A FPF institui um minuto de silêncio nos jogos das suas competições

 

 A Federação Portuguesa de Futebol (FPF) decretou  a observação de um minuto de silêncio em memória de Eusébio nos jogos das competições por si organizadas, entre as quais a Taça de Portugal.

 "Os jogos das competições organizadas pela Federação Portuguesa de Futebol que se realizaram no domingo foram antecedidos pela observação de um minuto de silêncio em memória de Eusébio da Silva Ferreira", refere a FPF numa nota emitida na sua página oficial na internet.

 

* "Moçambicanos estão tristes" – Coluna

 

 O antigo capitão do Benfica Mário Coluna disse que a morte de Eusébio, que "tinha como um filho", é triste para o futebol mundial e para Moçambique, uma vez que a "pantera" também "representava o desporto moçambicano".

 Quando chegou a Lisboa, em Dezembro de 1960, para jogar no Benfica, Eusébio da Silva Ferreira levava uma carta da sua mãe dirigida a Mário Coluna, em que esta pedia ao capitão moçambicano que tomasse conta do seu filho.

 "Saiu daqui com a autorização da mãe e eu como pai dele. Fui eu que o representei até ele ser maior de idade.

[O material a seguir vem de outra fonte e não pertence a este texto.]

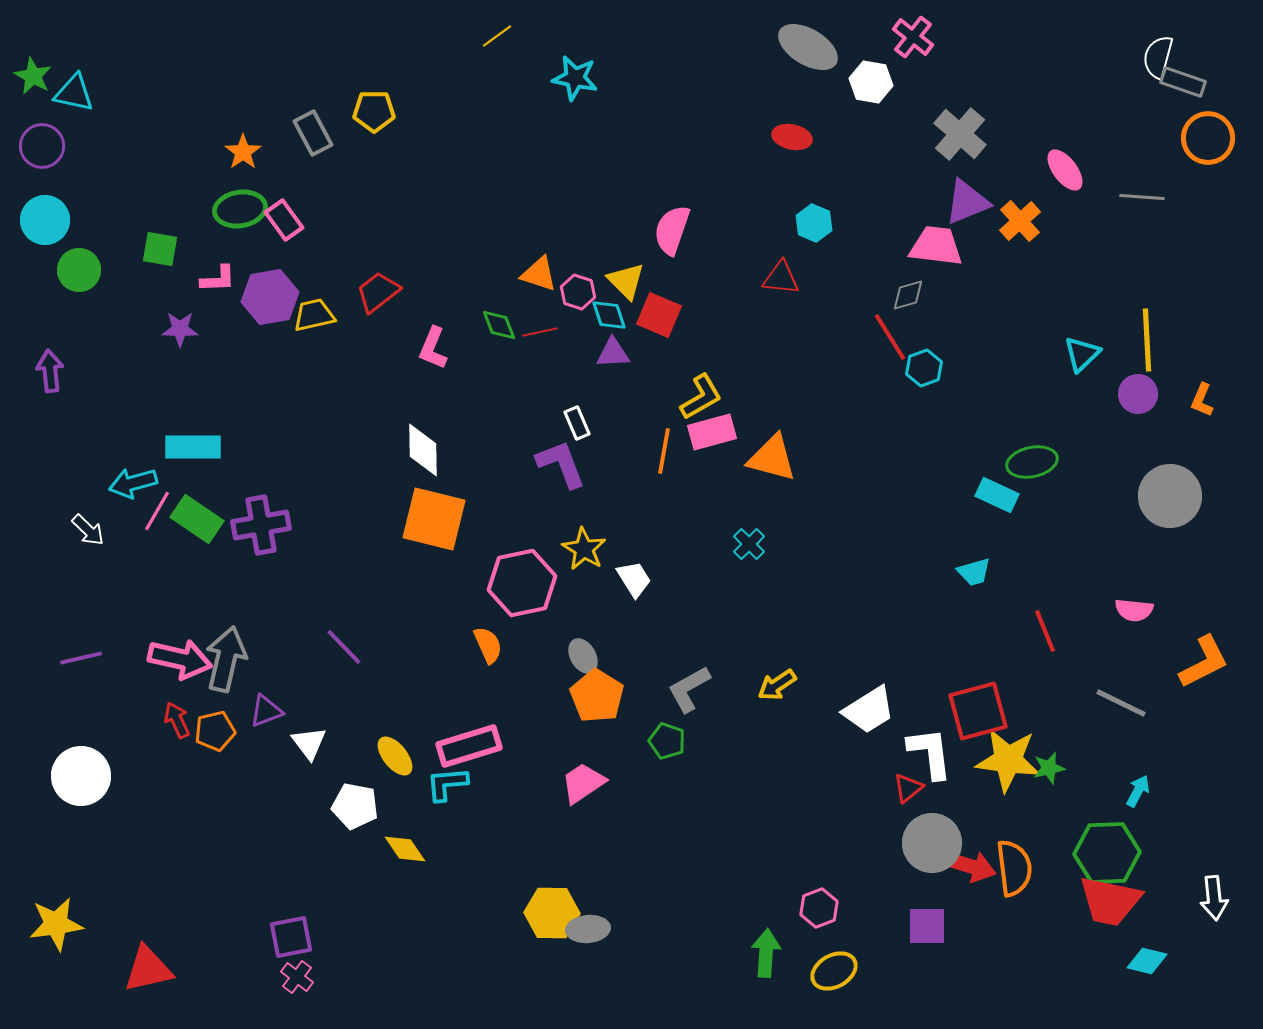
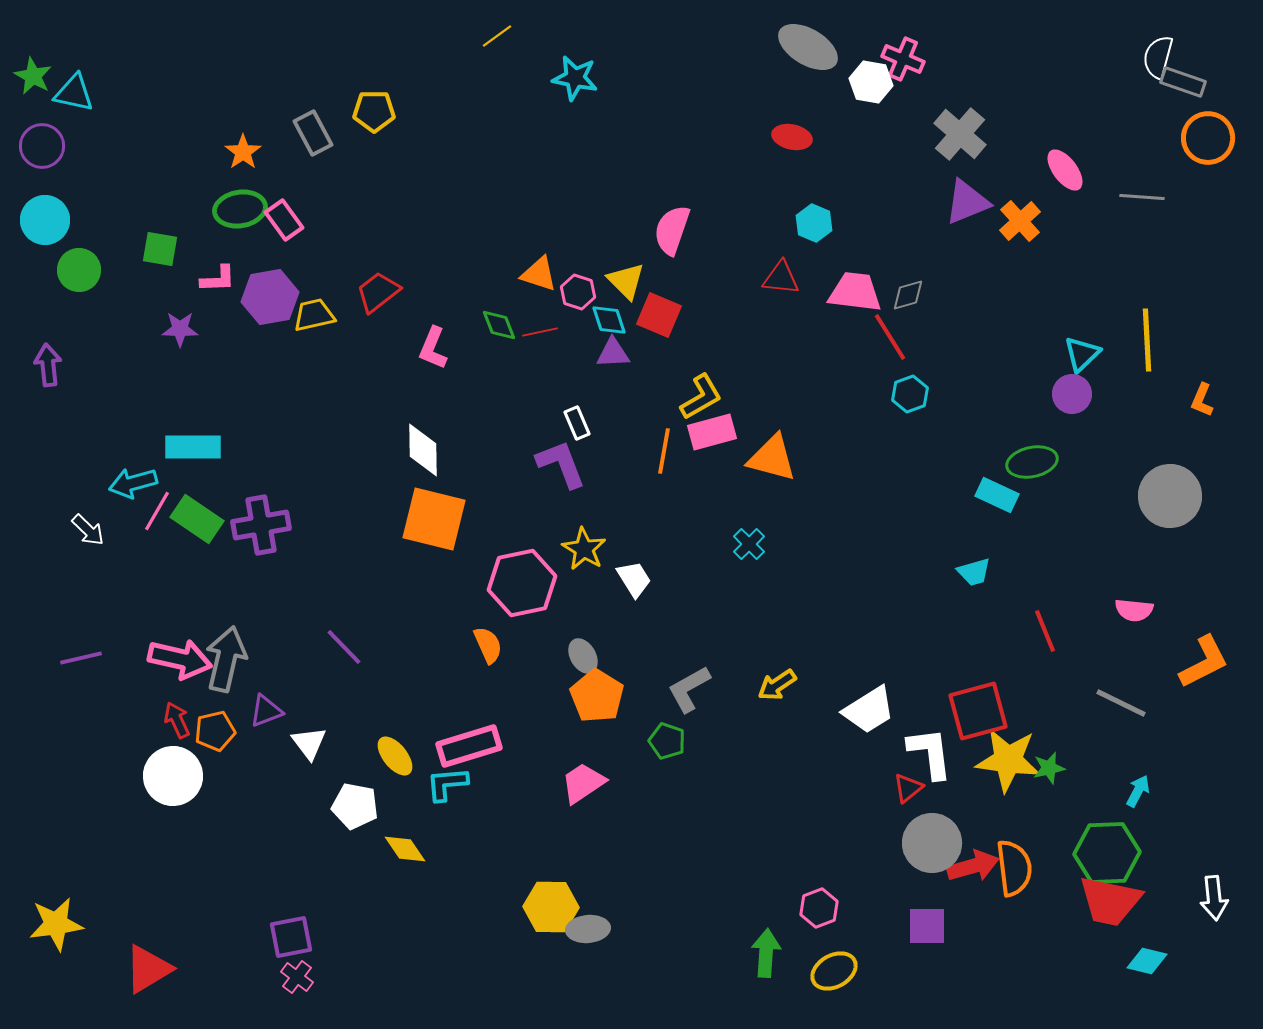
pink cross at (913, 37): moved 10 px left, 22 px down; rotated 15 degrees counterclockwise
pink trapezoid at (936, 246): moved 81 px left, 46 px down
cyan diamond at (609, 315): moved 5 px down
cyan hexagon at (924, 368): moved 14 px left, 26 px down
purple arrow at (50, 371): moved 2 px left, 6 px up
purple circle at (1138, 394): moved 66 px left
white circle at (81, 776): moved 92 px right
red arrow at (970, 866): moved 3 px right; rotated 33 degrees counterclockwise
yellow hexagon at (552, 913): moved 1 px left, 6 px up
red triangle at (148, 969): rotated 18 degrees counterclockwise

Tinha-o como um filho, e, por isso, hoje é um dia muito triste", lamentou Mário Coluna.

 A jogar pela equipa portuguesa encarnada, Mário Coluna e Eusébio brilharam mundialmente na década de 1960, representando a conquista da Taça dos Clubes Europeus, em 1962, frente ao Real Madrid (5-3), no Estádio Olímpico de Amesterdão, na Holanda, um dos momentos mais importantes da carreira dos dois jogadores, naturais de Moçambique.

 Os dois jogadores partilharam ainda o terceiro lugar da Selecção de Portugal no Campeonato Mundial de Futebol de 1966, disputado na Inglaterra.

 

 Embora tenha passado grande parte da sua vida em Portugal, ao contrário de Mário Coluna, que regressou a Moçambique depois do período da independência, na década de 1970, Eusébio é tido pelo seu "pai" como moçambicano.

 "O Eusébio representava Moçambique no desporto, portanto, ele era moçambicano. Os moçambicanos estão tristes com esta notícia", concluiu Coluna.